The answer is $ 4^{2008} - \binom{3}{1} 3^{2008} + \binom{3}{2} 2^{2008} - \binom{3}{3} 1^{2008}$. This follows from an inclusion exclusion argument.

nicetry007 wrote: The answer is $ 4^{2008} - \binom{3}{1} 3^{2008} + \binom{3}{2} 2^{2008} - \binom{3}{3} 1^{2008}$. This follows from an inclusion exclusion argument. Can you explain more clearly?
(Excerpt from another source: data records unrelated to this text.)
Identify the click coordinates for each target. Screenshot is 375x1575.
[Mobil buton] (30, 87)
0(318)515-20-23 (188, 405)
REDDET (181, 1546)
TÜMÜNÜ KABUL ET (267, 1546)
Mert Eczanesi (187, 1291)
Here's an intermediate question: How many ways are there to select $ 3$ non-intersecting subsets of $ \{1, \dots n\}$? The way to think about it is to instead think about, for each number, choosing whether that number is in set $ A$, set $ B$, set $ C$, or none of the sets. This gives you $ 4^n$. Now apply inclusion exclusion, with the conditions you're excluding as $ c_1 =$"Set $ A$ is empty", $ c_2 =$"Set $ B$ is empty" and $ c_3 =$"Set $ C$ is empty". Note that we're assuming here that the order of set $ A$ vs. set $ B$ vs. set $ C$ matters. If this is not the case, you have to divide by $ 6$ to account for this at the end.

$ \left(4^{2008}-C_3^1 3^{2008}+C_3^2 2^{2008}-C_3^3 1^{2008}\right)\div A_3^3$

Can't we just use stars and bars? Wouldn't it then just be 2007 c 2?

No, because you don't have to contain all of the elements of the set.